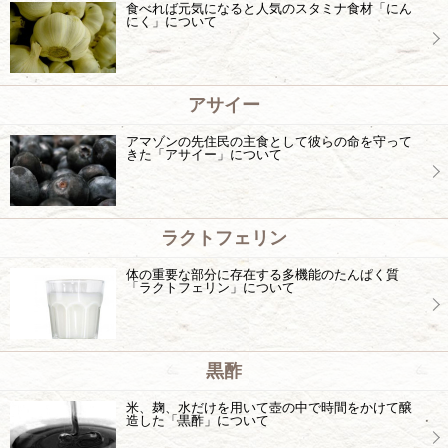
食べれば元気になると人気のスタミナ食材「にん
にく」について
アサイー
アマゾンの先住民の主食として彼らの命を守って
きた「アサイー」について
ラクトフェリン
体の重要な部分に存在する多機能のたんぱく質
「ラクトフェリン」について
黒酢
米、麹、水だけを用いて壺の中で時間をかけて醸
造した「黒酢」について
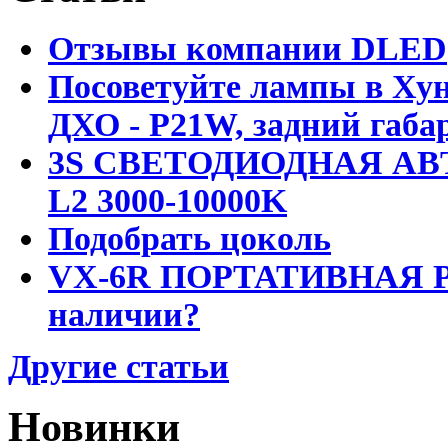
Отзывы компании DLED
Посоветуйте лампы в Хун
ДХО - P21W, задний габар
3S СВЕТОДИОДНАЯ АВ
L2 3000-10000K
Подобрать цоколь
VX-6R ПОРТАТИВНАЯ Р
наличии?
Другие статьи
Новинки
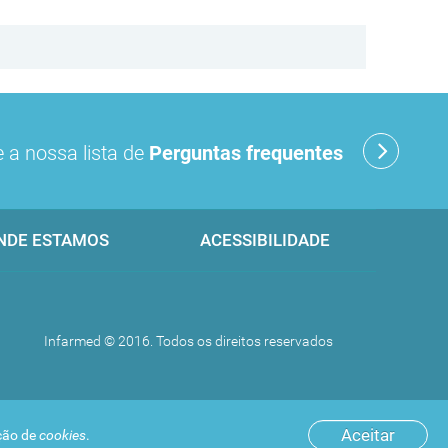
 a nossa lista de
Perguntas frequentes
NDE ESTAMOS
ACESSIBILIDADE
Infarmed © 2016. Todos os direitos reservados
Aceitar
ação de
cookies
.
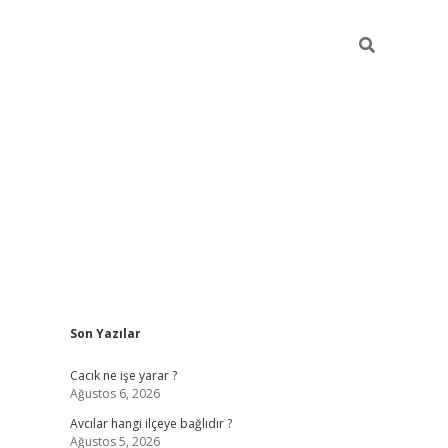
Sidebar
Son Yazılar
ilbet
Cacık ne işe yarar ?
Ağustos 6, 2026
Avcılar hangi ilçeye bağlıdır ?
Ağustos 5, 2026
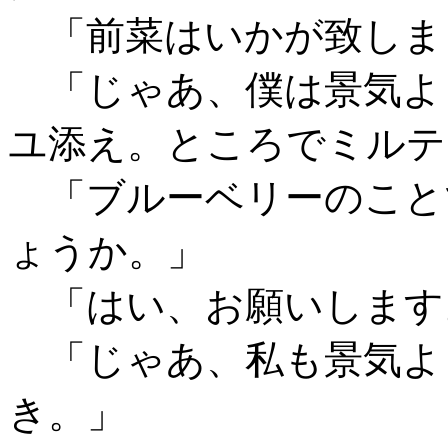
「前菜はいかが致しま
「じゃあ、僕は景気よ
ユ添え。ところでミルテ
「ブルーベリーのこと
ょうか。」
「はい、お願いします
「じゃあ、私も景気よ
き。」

.....

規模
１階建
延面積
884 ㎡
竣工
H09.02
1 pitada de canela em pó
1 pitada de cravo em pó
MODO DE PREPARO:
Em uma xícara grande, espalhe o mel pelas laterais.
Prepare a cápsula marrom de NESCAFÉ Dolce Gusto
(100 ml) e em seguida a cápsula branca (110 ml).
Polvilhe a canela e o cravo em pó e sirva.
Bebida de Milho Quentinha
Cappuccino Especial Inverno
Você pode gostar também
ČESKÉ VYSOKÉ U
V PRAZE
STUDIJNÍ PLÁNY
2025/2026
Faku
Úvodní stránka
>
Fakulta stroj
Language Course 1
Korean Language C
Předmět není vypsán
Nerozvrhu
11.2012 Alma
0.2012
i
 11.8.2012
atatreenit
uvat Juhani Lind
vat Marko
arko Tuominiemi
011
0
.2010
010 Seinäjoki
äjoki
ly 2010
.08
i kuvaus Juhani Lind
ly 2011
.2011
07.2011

.....

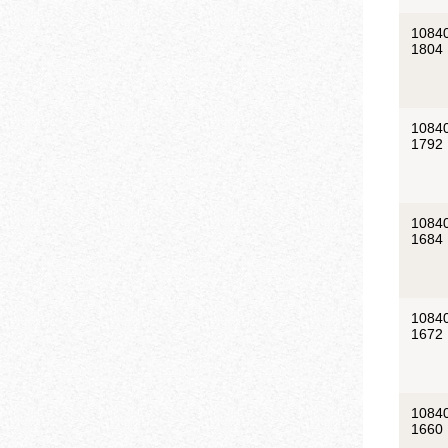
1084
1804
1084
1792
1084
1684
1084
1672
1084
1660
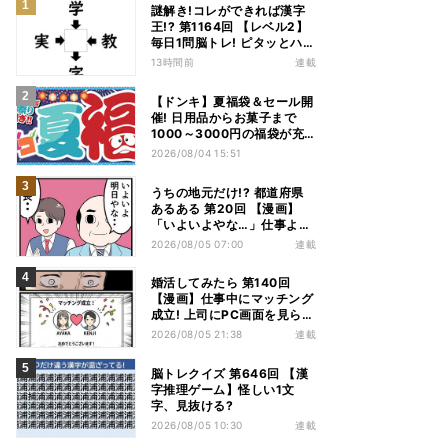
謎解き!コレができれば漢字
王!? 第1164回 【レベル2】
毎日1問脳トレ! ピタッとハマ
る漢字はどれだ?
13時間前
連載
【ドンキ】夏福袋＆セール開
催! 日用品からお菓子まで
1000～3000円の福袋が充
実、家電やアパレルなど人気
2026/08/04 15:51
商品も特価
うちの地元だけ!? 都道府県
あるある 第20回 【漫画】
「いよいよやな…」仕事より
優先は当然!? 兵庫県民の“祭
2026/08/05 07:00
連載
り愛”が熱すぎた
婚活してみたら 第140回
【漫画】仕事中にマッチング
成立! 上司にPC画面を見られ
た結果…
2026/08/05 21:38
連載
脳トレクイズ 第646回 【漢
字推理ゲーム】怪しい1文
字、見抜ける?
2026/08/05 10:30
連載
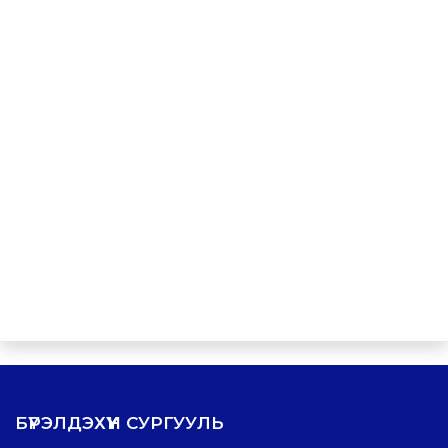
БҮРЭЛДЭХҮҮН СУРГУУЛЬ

.....

Search the records for the string "canela" and report each line that has it.

#### Exercise output
1 pitada de canela em pó
Polvilhe a canela e o cravo em pó e sirva.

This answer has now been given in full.